Distributed Training with docker Container by splitting gpus resource for two instances

Hello,
I have a 8gpu server for training and use docker to run my experiments. I wanted to use first 4-gpu with one container for setting 1 of the experiment and the last 4-gpus with another container for a different setting of the experiment. But when I try to do that I get ‘Runtime error: Address already in use’ error. I tried giving different port for each of the runs but still the same issue. Any pointers to help me resolve it?

Hi, if you are using different ports for each run it will be fine, not sure why you are hitting this error. Can you provide more information about the initialization?
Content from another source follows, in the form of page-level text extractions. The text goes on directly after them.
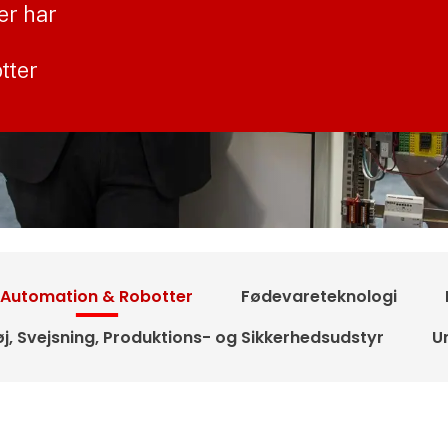
er har
tter
Automation & Robotter
Fødevareteknologi
j, Svejsning, Produktions- og Sikkerhedsudstyr
U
Are you using init_process_group, what are you setting for initialization. Additionally, can you post the backtrace of the error?

Hi,
I’m currently setting different ports…below is the trace:


File "deepspeedtrain_pyDL.py", line 345, in __init__
    torch.distributed.init_process_group(backend="nccl", **kwargs)
  File "/opt/conda/lib/python3.6/site-packages/torch/distributed/distributed_c10d.py", line 576, in init_process_group
    store, rank, world_size = next(rendezvous_iterator)
  File "/opt/conda/lib/python3.6/site-packages/torch/distributed/rendezvous.py", line 229, in _env_rendezvous_handler
    store = _create_c10d_store(master_addr, master_port, rank, world_size, timeout)
  File "/opt/conda/lib/python3.6/site-packages/torch/distributed/rendezvous.py", line 158, in _create_c10d_store
    hostname, port, world_size, start_daemon, timeout, multi_tenant=True
RuntimeError: Address already in use

I had initialised the global vairables for port, local rank, rank as below:

os.environ["MASTER_ADDR"] = "localhost"
os.environ["MASTER_PORT"] = "5653"  
os.environ["RANK"] = "0"
os.environ["LOCAL_RANK"] = "0"

I’m not sure why i’m getting this error…Is there a github example I can refer to for setting up the initialization?

From what I can tell, it is attempting to create a TCPStore instance internally. You need to find out what is currently conflicting with the address. As a test, you can try to create the store manually and this should also fail:

import torch.distributed as dist
# Create a single store instance
server_store = dist.TCPStore("127.0.0.1", 5653, 1, True)

Perhaps you can put print statements before "deepspeedtrain_pyDL.py", line 345, in __init__ torch.distributed.init_process_group(backend="nccl", **kwargs) to print out the environment variables MASTER_ADDR, MASTER_PORT just to confirm.

What version of PyTorch are you using? I believe this error message has been updated in the newer versions to be more descriptive of where the port/address conflict is (try pytorch 1.10+)